LIGHT operates with components and designs developed by CERN, ENEA, the TERA Foundation and ADAM. Components of note include LIGHT’s RFQ, which contributes to its compact design, as well as 19 radio-frequency modules composed of four side-coupled drift-tube accelerating cavities based on a TERA Foundation design and 15 coupled accelerating cavities with industrial design by ADAM. Each module is controlled to vary the beam energy electronically, 200 times per second, depending on the depth of the tumour layer.
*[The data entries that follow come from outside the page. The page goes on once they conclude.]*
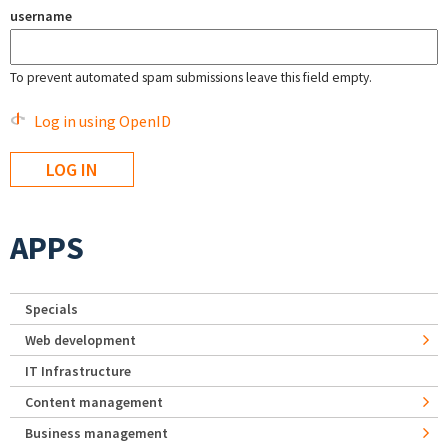
username
To prevent automated spam submissions leave this field empty.
Log in using OpenID
APPS
Specials
Web development
IT Infrastructure
Content management
Business management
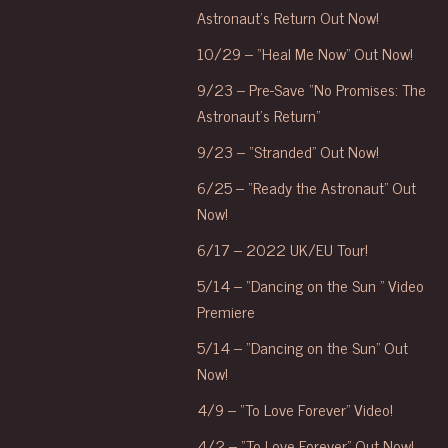
Astronaut’s Return Out Now!
10/29 – “Heal Me Now” Out Now!
9/23 – Pre-Save “No Promises: The
Astronaut’s Return”
9/23 – “Stranded” Out Now!
6/25 – “Ready the Astronaut” Out
Now!
6/17 – 2022 UK/EU Tour!
5/14 – “Dancing on the Sun ” Video
Premiere
5/14 – “Dancing on the Sun” Out
Now!
4/9 – “To Love Forever” Video!
4/2 – “To Love Forever” Out Now!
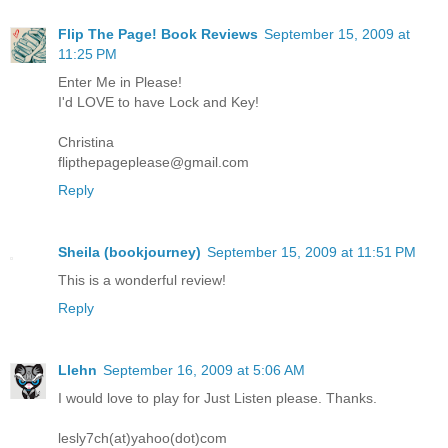
Flip The Page! Book Reviews
September 15, 2009 at
11:25 PM
Enter Me in Please!
I'd LOVE to have Lock and Key!
Christina
flipthepageplease@gmail.com
Reply
Sheila (bookjourney)
September 15, 2009 at 11:51 PM
This is a wonderful review!
Reply
Llehn
September 16, 2009 at 5:06 AM
I would love to play for Just Listen please. Thanks.
lesly7ch(at)yahoo(dot)com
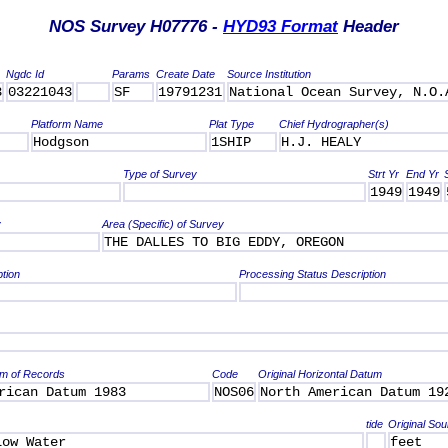
NOS Survey H07776 -
HYD93 Format
Header
Ngdc Id
Params
Create Date
Source Institution
3
03221043
SF
19791231
National Ocean Survey, N.O.
Platform Name
Plat Type
Chief Hydrographer(s)
Hodgson
1SHIP
H.J. HEALY
Type of Survey
Strt Yr
End Yr
1949
1949
y
Area (Specific) of Survey
THE DALLES TO BIG EDDY, OREGON
ption
Processing Status Description
um of Records
Code
Original Horizontal Datum
rican Datum 1983
NOS06
North American Datum 19
tide
Original Sou
Low Water
feet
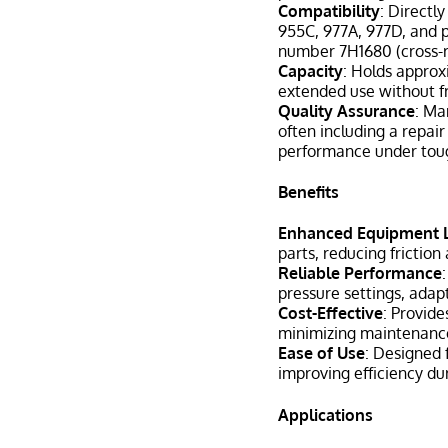
Compatibility
: Directl
955C, 977A, 977D, and p
number 7H1680 (cross-r
Capacity
: Holds approx
extended use without fr
Quality Assurance
: Ma
often including a repair
performance under toug
Benefits
Enhanced Equipment 
parts, reducing frictio
Reliable Performance
pressure settings, adap
Cost-Effective
: Provide
minimizing maintenanc
Ease of Use
: Designed 
improving efficiency du
Applications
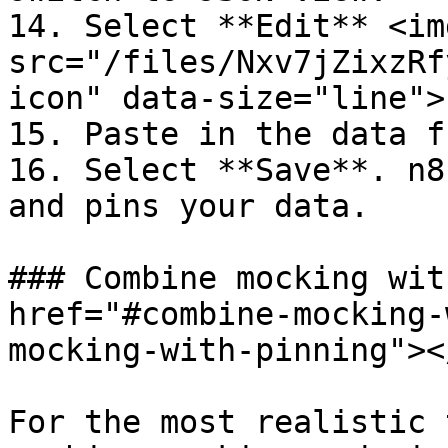
14. Select **Edit** <img
src="/files/Nxv7jZixzRf
icon" data-size="line">.
15. Paste in the data f
16. Select **Save**. n8
and pins your data.

### Combine mocking wit
href="#combine-mocking-
mocking-with-pinning"></
For the most realistic 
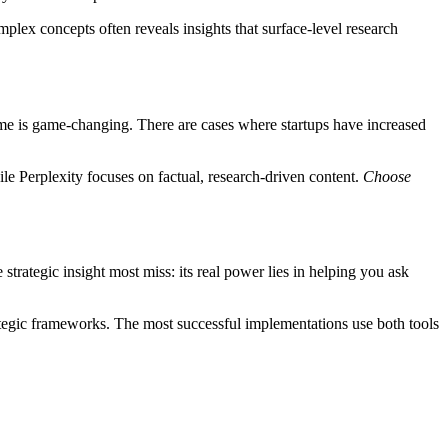
mplex concepts often reveals insights that surface-level research
ume is game-changing. There are cases where startups have increased
ile Perplexity focuses on factual, research-driven content.
Choose
strategic insight most miss: its real power lies in helping you ask
ategic frameworks. The most successful implementations use both tools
This obviates the need for absorbers (or degraders), which greatly reduce the throughput of protons and produce large unwanted radiation, therefore reducing the volume of shielding material required. This design allows the linear accelerator to generate an extremely focused beam of 70 to 230 MeV and to target tumours in three dimensions, by varying the depth at which the radiation dose is delivered much faster than existing circular accelerators.

“Our mission is simple: democratise proton therapy,” says Nicolas Serandour, CEO of AVO. “The only way to fulfill this goal is through the development of a different particle accelerator and this is what we have achieved with the successful testing of the first-ever proton linear accelerator for medical purposes. Importantly, the excitement comes from the fact that cost reduction can be accompanied with better medical outcomes due to the quality of the LIGHT beam, particularly for cancers that still have a low prognosis. I cannot over-emphasise the importance that CERN and ADAM played in making this project a tangible reality for millions of cancer patients.”